Die Klage über eine fortschreitende Verrohung der Gesellschaft ist allgegenwärtig: Mehr Gewalt auf den Straßen und in Schulen, rauere Umgangsformen im Alltag und purem Egoismus, der sich in immer weniger Rücksichtnahme äußert.
ZitatNeulich las ich wieder von einem Vorfall, der mich sprachlos machte: Rettungskräfte wurden bei einem Einsatz nicht nur beschimpft, sondern sogar körperlich angegangen. Menschen, die anderen helfen, werden zur Zielscheibe.

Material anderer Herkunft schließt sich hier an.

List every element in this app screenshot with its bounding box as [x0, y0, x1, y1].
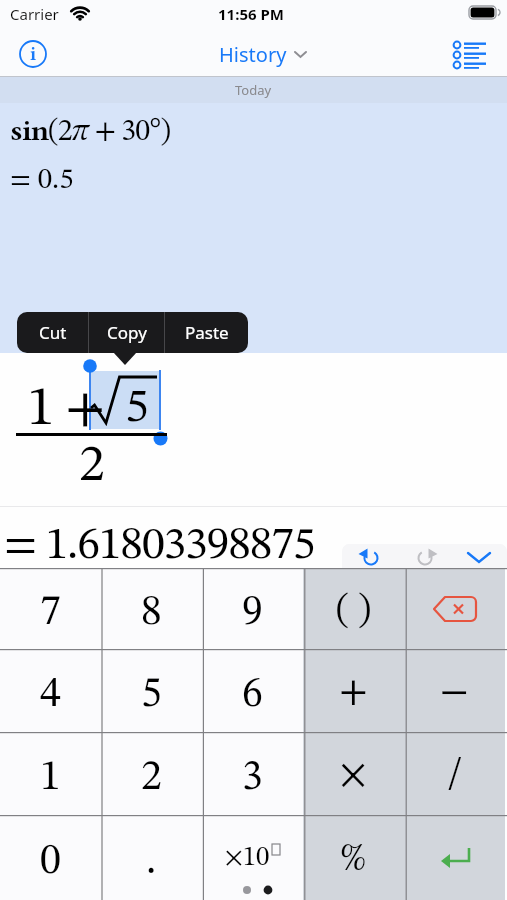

Genauso erschreckend: In manchen Städten fliegen an Silvester Böller gezielt in Menschenmengen – als wäre es ein Spiel. Als hätte das nichts mehr mit Spaß, sondern mit Machtdemonstration zu tun.
Ich frage mich: Wann ist das passiert? Wann ist aus „leben und leben lassen“ ein „ich zuerst, alle anderen sind mir egal“ geworden? Was sind die Ursachen?
Woran liegt das – diese zunehmende Rauheit?
Es ist sicher kein einzelner Auslöser, sondern ein Zusammenspiel vieler Entwicklungen, das uns als Gesellschaft verändert. Vieles davon geschieht schleichend – fast unbemerkt – und doch spürbar.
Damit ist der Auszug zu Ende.